Il était une fois un champ où le soleil ne faisait pas que mûrir les tomates : il faisait aussi tourner la pompe, allumer la serre et charger le portable du fellah. C’est l’image idéale de l’agriculture solaire, celle qu’on exhibe dans les brochures du SIAM 2025. Et parfois, c’est vrai.
Le Maroc a misé gros sur les énergies renouvelables, et l’agriculture suit. Le pompage solaire pour l’irrigation est devenu un outil stratégique. Le rêve ? Une ferme autonome, connectée, zéro émission. Dans les zones reculées, c’est même une révolution : là où il n’y avait ni EDF ni ONEE, il y a désormais un panneau, une batterie, et de l’eau qui monte toute seule.
Mais cette belle histoire a ses ombres. L’installation coûte cher. Les subventions existent, mais restent limitées. L’entretien technique est un défi. Et les batteries ? Leur durée de vie est plus courte que la sécheresse.
Dans les zones irriguées intensives, le solaire permet d’intensifier la production sans culpabiliser.

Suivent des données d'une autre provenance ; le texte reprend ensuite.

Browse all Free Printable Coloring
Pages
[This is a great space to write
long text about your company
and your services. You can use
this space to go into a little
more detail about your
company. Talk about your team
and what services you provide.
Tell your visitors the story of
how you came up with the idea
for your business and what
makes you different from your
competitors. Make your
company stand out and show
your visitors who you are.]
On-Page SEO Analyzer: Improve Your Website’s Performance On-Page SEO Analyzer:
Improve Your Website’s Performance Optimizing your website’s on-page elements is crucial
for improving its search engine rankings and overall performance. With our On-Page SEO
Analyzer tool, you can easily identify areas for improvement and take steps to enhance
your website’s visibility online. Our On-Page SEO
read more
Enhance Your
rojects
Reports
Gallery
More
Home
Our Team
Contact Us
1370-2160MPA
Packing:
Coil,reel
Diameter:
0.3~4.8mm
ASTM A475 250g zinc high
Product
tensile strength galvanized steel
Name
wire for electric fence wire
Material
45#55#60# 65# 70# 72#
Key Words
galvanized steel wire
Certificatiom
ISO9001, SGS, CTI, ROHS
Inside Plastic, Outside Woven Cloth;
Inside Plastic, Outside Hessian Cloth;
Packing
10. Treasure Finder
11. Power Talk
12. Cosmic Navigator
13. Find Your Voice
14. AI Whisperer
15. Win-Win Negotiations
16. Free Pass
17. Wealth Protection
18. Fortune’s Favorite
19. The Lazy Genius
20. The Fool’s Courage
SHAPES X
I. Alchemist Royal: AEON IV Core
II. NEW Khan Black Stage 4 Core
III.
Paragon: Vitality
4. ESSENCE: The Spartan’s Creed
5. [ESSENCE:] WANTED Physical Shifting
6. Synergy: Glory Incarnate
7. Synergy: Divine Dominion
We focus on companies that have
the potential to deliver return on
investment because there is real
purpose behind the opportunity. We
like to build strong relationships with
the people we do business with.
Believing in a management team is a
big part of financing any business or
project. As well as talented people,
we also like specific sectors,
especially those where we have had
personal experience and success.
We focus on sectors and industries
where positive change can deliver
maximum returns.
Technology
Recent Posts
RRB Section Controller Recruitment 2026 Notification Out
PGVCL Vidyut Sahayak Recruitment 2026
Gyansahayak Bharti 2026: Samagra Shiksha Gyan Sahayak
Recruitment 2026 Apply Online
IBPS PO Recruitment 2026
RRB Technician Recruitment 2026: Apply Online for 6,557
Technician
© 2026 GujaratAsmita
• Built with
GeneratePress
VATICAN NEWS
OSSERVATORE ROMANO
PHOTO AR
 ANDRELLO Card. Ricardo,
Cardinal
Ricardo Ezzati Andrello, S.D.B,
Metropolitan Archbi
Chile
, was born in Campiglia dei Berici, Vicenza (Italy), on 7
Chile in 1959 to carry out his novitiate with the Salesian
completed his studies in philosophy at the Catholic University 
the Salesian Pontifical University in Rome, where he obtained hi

Mais est-ce une vraie transition ou juste une rustine verte ? Utiliser le soleil pour pomper encore plus d’eau dans des nappes qui s’assèchent, est-ce vraiment durable ? Ou est-ce simplement une perfusion propre à un modèle malade ?
Et puis il y a les paradoxes. On parle d’autonomie énergétique, mais les équipements sont importés, les techniciens parfois absents, et les projets portés par des entreprises peu intéressées par le long terme. Résultat : des installations solaires en jachère, des panneaux mal orientés, et des espoirs débranchés.
Solaire pour les riches, velos pour les autres ?
À force de vanter les bienfaits du solaire, on oublie que c’est une technologie sociale avant d’être une technologie énergétique. Qui y accède ? Qui comprend comment ça marche ? Qui répare ? Qui remplace la batterie quand elle rend l’âme ? L’agriculture solaire, pour l’instant, est souvent l’apanage de ceux qui ont déjà de l’avance : grands exploitants, coopératives dynamiques, agriculteurs formés. Et les autres ? Ils regardent le panneau comme on regarde un OVNI. Le vrai défi, ce n’est pas d’installer des panneaux. C’est de mettre l’énergie dans les mains de ceux qui en manquent le plus.